Metroland
- First edition
- Author: Julian Barnes
- Language: English
- Genre: Bildungsroman
- Publisher: Jonathan Cape
- Publication date: 1980
- Publication place: United Kingdom
- Media type: Print (Hardback & Paperback)
- Pages: 176 pp
- ISBN: 0-224-01762-4
- OCLC: 27013621
- Dewey Decimal: 823/.914 20
- LC Class: PR6052.A6657 M47 1980

= Metroland (novel) =

1980 novel by Julian Barnes

Metroland is an English novel written by Julian Barnes and published in 1980, the author's first book.

==Overview==
Metroland is a first person account of Christopher Lloyd and his experiences growing up in the so-called Metro-land (a name given to the suburbs to the north-west of London that were served by the Metropolitan Railway), his brief life in Paris as a graduate student and the early years of his subsequent marriage. It is divided into three sections: I Metroland (1963); II Paris (1968); and III Metroland (1977). As adolescents Christopher and his childhood friend Toni had shown contempt for the bourgeois establishment but this lifestyle is one that Christopher ultimately chooses, much to Toni's disappointment, obtaining a secure job in publishing, marrying, buying a house and having a child. Christopher realises that his normal life and somewhat mundane marriage are not perfect, nor are they necessarily more exciting than his time in Paris with his bold French girlfriend Annick, but he does love his wife and is content.

==Reception==
Philip Larkin wrote a letter to Barnes.

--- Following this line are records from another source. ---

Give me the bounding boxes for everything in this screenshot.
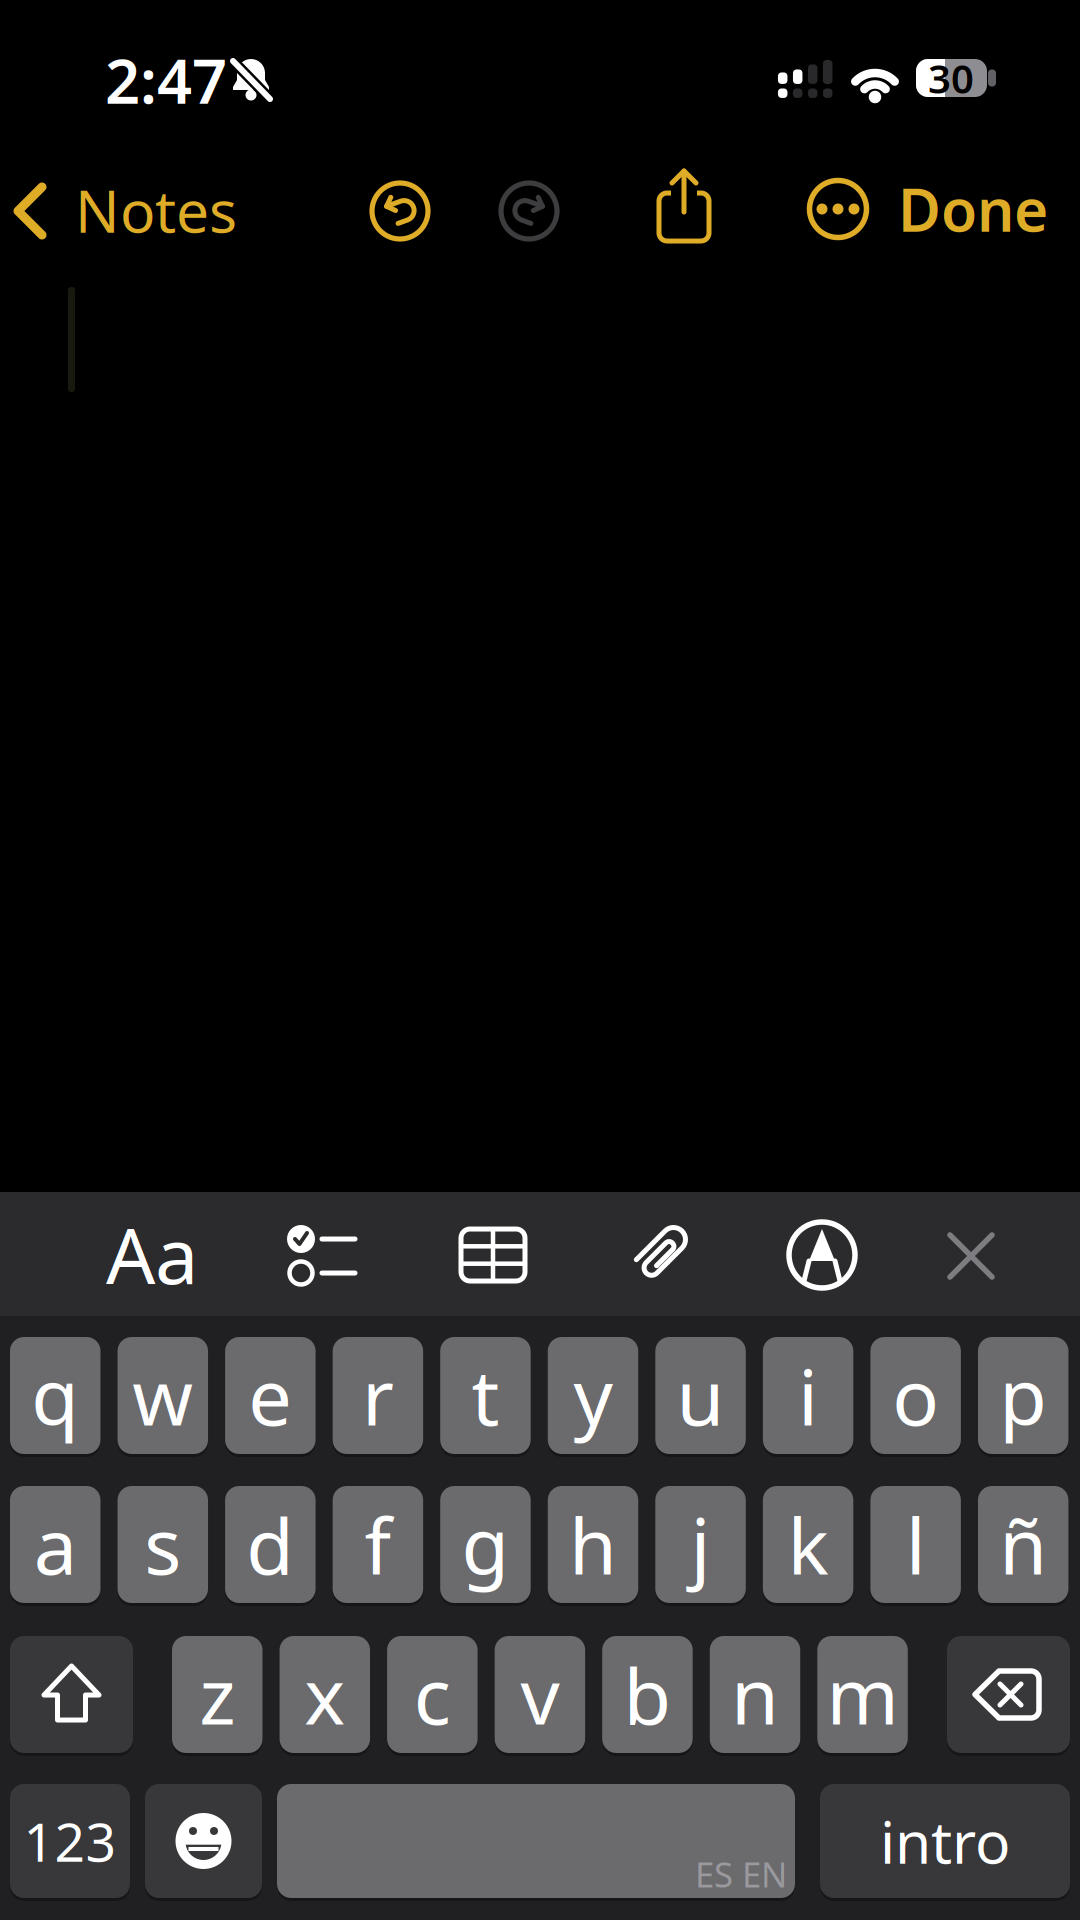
staticText: 123: [24, 1806, 116, 1876]
button[interactable]: [806, 177, 870, 241]
staticText: y: [574, 1344, 612, 1447]
button[interactable]: ES EN: [277, 1784, 795, 1898]
button[interactable]: m: [817, 1636, 908, 1753]
staticText: p: [999, 1344, 1047, 1447]
staticText: i: [798, 1344, 818, 1447]
button[interactable]: q: [10, 1337, 100, 1454]
staticText: z: [199, 1643, 235, 1746]
staticText: j: [690, 1493, 710, 1596]
staticText: b: [624, 1643, 672, 1746]
staticText: 30: [928, 51, 974, 104]
button[interactable]: r: [333, 1337, 423, 1454]
button[interactable]: [453, 1221, 533, 1289]
button[interactable]: [939, 1224, 1003, 1288]
staticText: v: [520, 1643, 559, 1746]
button[interactable]: ñ: [978, 1486, 1068, 1603]
button[interactable]: u: [655, 1337, 746, 1454]
staticText: o: [892, 1344, 939, 1447]
button[interactable]: w: [118, 1337, 208, 1454]
staticText: ES EN: [695, 1851, 787, 1897]
button[interactable]: x: [280, 1636, 370, 1753]
button[interactable]: [947, 1636, 1070, 1753]
button[interactable]: Done: [883, 177, 1063, 241]
staticText: q: [31, 1344, 79, 1447]
button[interactable]: d: [225, 1486, 316, 1603]
staticText: f: [364, 1493, 391, 1596]
button[interactable]: 123: [10, 1784, 130, 1898]
button[interactable]: Aa: [97, 1209, 207, 1299]
button[interactable]: b: [602, 1636, 693, 1753]
staticText: r: [362, 1344, 394, 1447]
button[interactable]: [652, 164, 716, 246]
staticText: Done: [898, 170, 1048, 248]
button[interactable]: [782, 1215, 862, 1295]
staticText: e: [248, 1344, 292, 1447]
staticText: a: [34, 1493, 77, 1596]
staticText: m: [826, 1643, 898, 1746]
button[interactable]: j: [655, 1486, 746, 1603]
staticText: Aa: [106, 1203, 198, 1305]
staticText: Notes: [75, 171, 237, 249]
button[interactable]: p: [978, 1337, 1068, 1454]
staticText: n: [731, 1643, 779, 1746]
staticText: x: [304, 1643, 345, 1746]
button[interactable]: intro: [820, 1784, 1070, 1898]
button[interactable]: s: [118, 1486, 208, 1603]
button[interactable]: v: [495, 1636, 585, 1753]
button[interactable]: Notes: [10, 179, 210, 243]
button[interactable]: [10, 1636, 133, 1753]
staticText: k: [788, 1493, 829, 1596]
button[interactable]: f: [333, 1486, 423, 1603]
button[interactable]: [621, 1216, 697, 1292]
button[interactable]: [145, 1784, 262, 1898]
button[interactable]: o: [870, 1337, 961, 1454]
button[interactable]: t: [440, 1337, 531, 1454]
button[interactable]: y: [548, 1337, 638, 1454]
staticText: g: [461, 1493, 509, 1596]
staticText: w: [132, 1344, 193, 1447]
staticText: l: [906, 1493, 926, 1596]
button[interactable]: l: [870, 1486, 961, 1603]
button[interactable]: z: [172, 1636, 262, 1753]
button[interactable]: [497, 179, 561, 243]
staticText: intro: [880, 1802, 1010, 1880]
button[interactable]: [281, 1216, 371, 1296]
button[interactable]: g: [440, 1486, 531, 1603]
staticText: 2:47: [105, 39, 227, 121]
button[interactable]: c: [387, 1636, 478, 1753]
button[interactable]: a: [10, 1486, 100, 1603]
staticText: d: [246, 1493, 294, 1596]
staticText: u: [676, 1344, 724, 1447]
button[interactable]: h: [548, 1486, 638, 1603]
button[interactable]: i: [763, 1337, 853, 1454]
staticText: c: [414, 1643, 451, 1746]
button[interactable]: k: [763, 1486, 853, 1603]
staticText: t: [471, 1344, 499, 1447]
button[interactable]: e: [225, 1337, 316, 1454]
button[interactable]: n: [710, 1636, 800, 1753]
button[interactable]: [368, 179, 432, 243]
staticText: s: [144, 1493, 181, 1596]
staticText: h: [569, 1493, 617, 1596]
staticText: ñ: [999, 1493, 1047, 1596]
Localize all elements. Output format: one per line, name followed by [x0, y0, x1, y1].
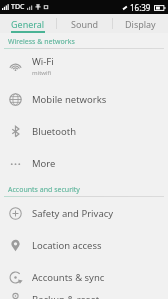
staticText: Mobile networks: [32, 93, 107, 106]
staticText: Accounts & sync: [32, 271, 105, 284]
other: Bluetooth: [9, 125, 22, 138]
staticText: Display: [125, 18, 156, 30]
button[interactable]: Sound: [57, 14, 112, 33]
button[interactable]: General: [0, 14, 56, 33]
staticText: Wireless & networks: [8, 37, 75, 47]
other: More: [9, 157, 22, 170]
button[interactable]: Display: [113, 14, 168, 33]
staticText: Sound: [71, 18, 99, 30]
staticText: Accounts and security: [8, 185, 80, 195]
button[interactable]: Location access: [0, 229, 168, 261]
other: Location access: [9, 239, 22, 252]
other: Mobile networks: [9, 93, 22, 106]
staticText: Wi-Fi: [32, 55, 54, 68]
button[interactable]: More: [0, 147, 168, 179]
button[interactable]: Backup & reset: [0, 293, 168, 299]
staticText: Safety and Privacy: [32, 207, 114, 220]
staticText: General: [11, 18, 45, 30]
staticText: TDC: [11, 2, 25, 12]
staticText: Bluetooth: [32, 125, 77, 138]
button[interactable]: Wi-Fi: [0, 49, 168, 83]
staticText: Location access: [32, 239, 102, 252]
other: Safety and Privacy: [9, 207, 22, 220]
staticText: 16:39: [130, 2, 151, 13]
button[interactable]: Accounts & sync: [0, 261, 168, 293]
button[interactable]: Safety and Privacy: [0, 197, 168, 229]
other: Accounts & sync: [9, 271, 22, 284]
staticText: mitwifi: [32, 69, 52, 77]
other: Backup & reset: [9, 293, 22, 299]
staticText: Backup & reset: [32, 293, 100, 299]
button[interactable]: Bluetooth: [0, 115, 168, 147]
other: Wi-Fi: [9, 60, 22, 73]
staticText: More: [32, 157, 56, 170]
button[interactable]: Mobile networks: [0, 83, 168, 115]
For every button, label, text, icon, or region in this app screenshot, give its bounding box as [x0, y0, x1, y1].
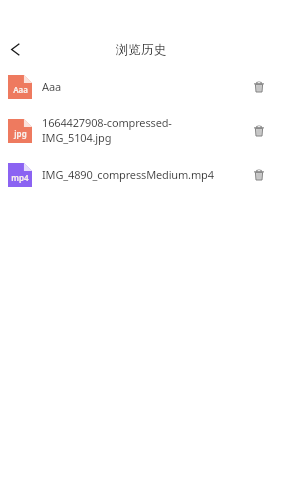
button[interactable]: Delete	[244, 72, 274, 102]
staticText: 1664427908-compressed-IMG_5104.jpg	[42, 115, 238, 145]
button[interactable]: Back	[0, 32, 32, 66]
staticText: IMG_4890_compressMedium.mp4	[42, 167, 238, 182]
button[interactable]: jpg	[0, 109, 281, 153]
staticText: 浏览历史	[116, 42, 166, 58]
staticText: Aaa	[42, 79, 238, 94]
button[interactable]: Delete	[244, 160, 274, 190]
staticText: mp4	[11, 172, 29, 183]
staticText: jpg	[14, 128, 27, 139]
button[interactable]: mp4	[0, 153, 281, 197]
button[interactable]: Delete	[244, 116, 274, 146]
button[interactable]: Aaa	[0, 65, 281, 109]
staticText: Aaa	[13, 84, 28, 95]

Barnes later recounted that Larkin had written "that he had much enjoyed it, despite his prejudice against novels with people under the age of 21 in them. He added, gloomily, something like, 'but is that what life's like nowadays?' This unexpected praise was the most gratifying moment of the strange passage of first publication." Barnes' mother complained about the book's "bombardment" of filth.

==Film adaptation==

In 1997 Metroland was made into a film starring Christian Bale and Emily Watson, with a score by Mark Knopfler. The executive producer was Andrew Bandall and the director was Philip Saville.